[Dataset entries]
####################

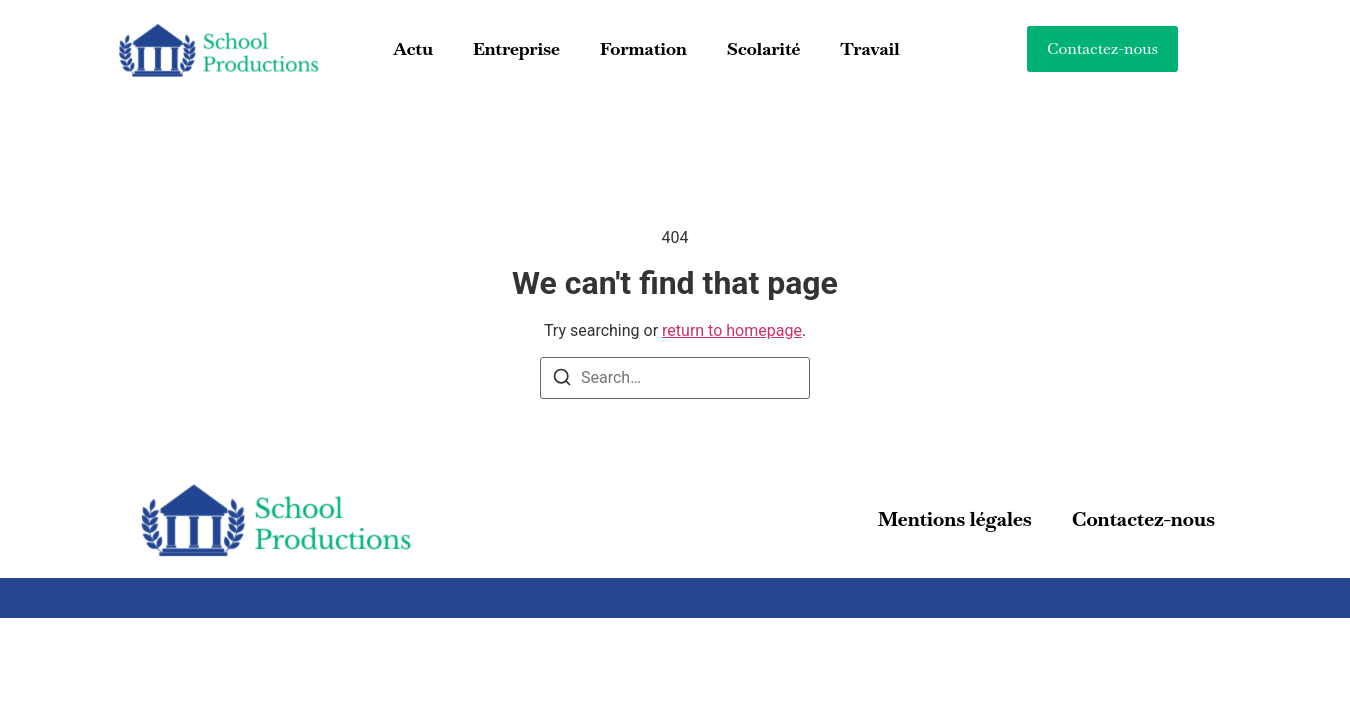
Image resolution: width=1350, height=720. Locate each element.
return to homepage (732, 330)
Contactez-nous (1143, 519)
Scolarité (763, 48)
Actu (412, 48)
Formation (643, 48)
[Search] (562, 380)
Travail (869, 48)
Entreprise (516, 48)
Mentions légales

####################

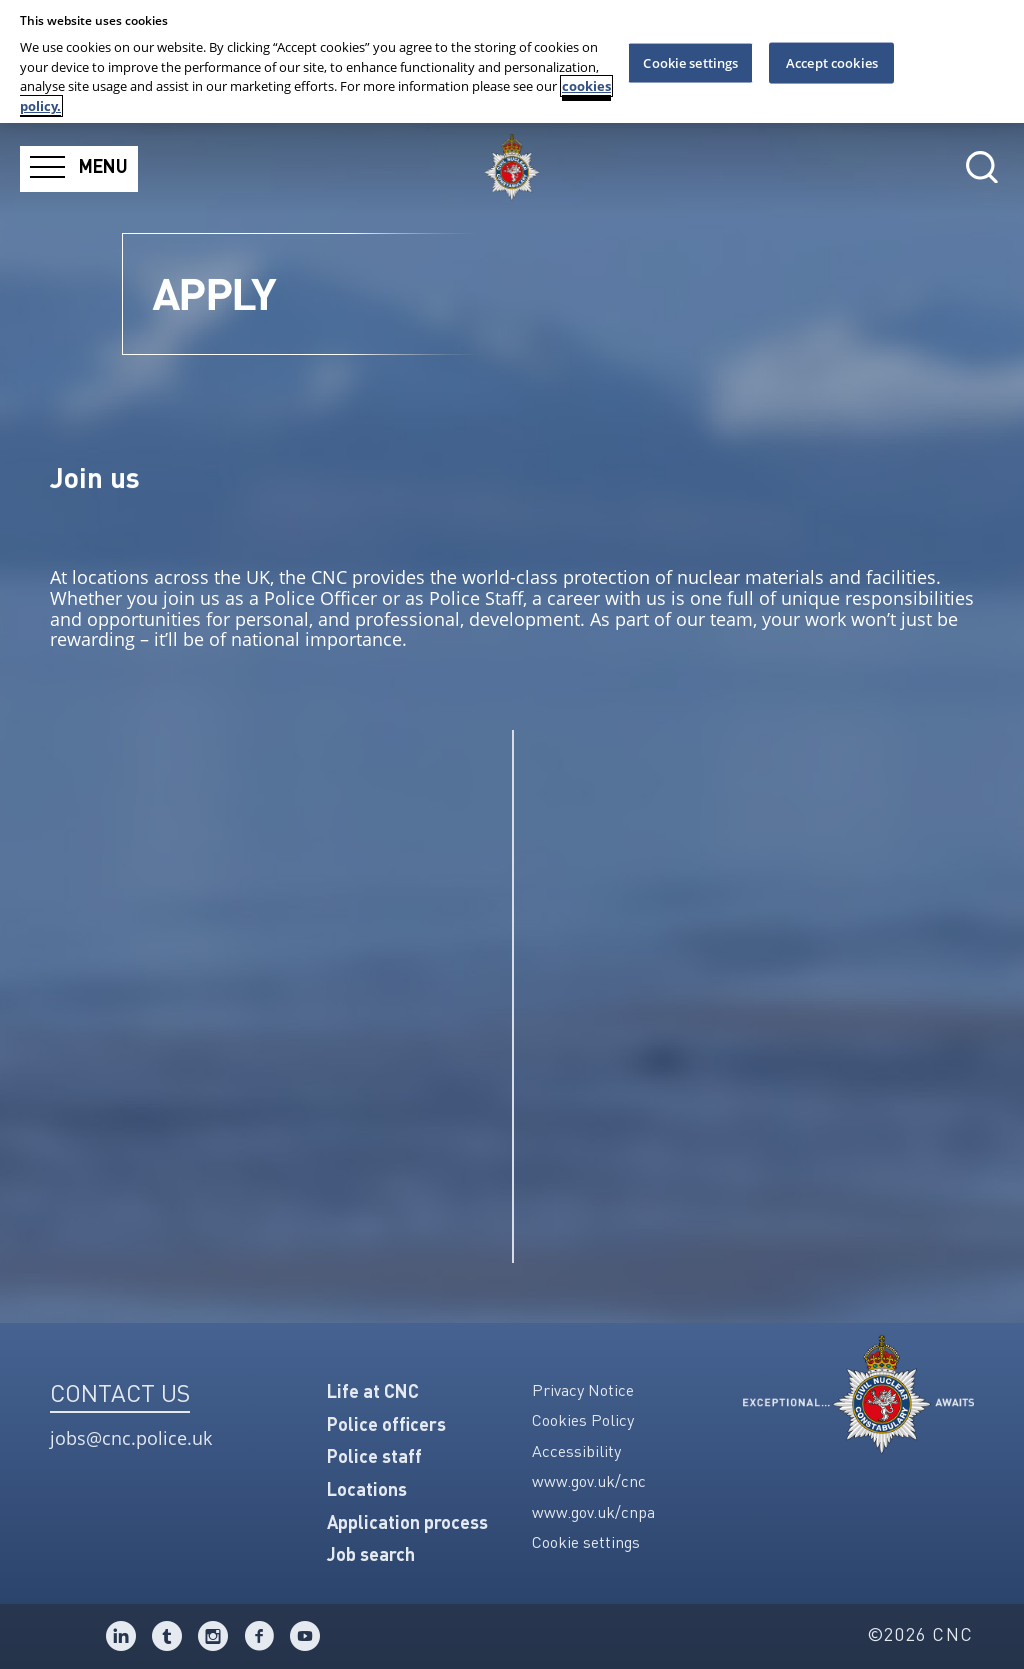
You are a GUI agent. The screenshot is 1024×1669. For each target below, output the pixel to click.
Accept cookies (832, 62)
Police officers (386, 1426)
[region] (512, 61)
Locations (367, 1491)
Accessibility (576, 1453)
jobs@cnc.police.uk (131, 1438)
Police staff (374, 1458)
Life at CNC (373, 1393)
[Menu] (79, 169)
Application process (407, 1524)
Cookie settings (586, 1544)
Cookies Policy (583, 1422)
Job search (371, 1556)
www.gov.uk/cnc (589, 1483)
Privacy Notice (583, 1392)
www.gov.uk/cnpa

####################

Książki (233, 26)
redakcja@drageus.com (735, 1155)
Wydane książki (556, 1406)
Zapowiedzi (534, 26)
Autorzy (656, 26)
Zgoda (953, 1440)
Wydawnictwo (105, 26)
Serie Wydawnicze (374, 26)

####################

** Exercise brief **
Reply with nothing but the number of lines in the entries that include "each".

** Task solution **
2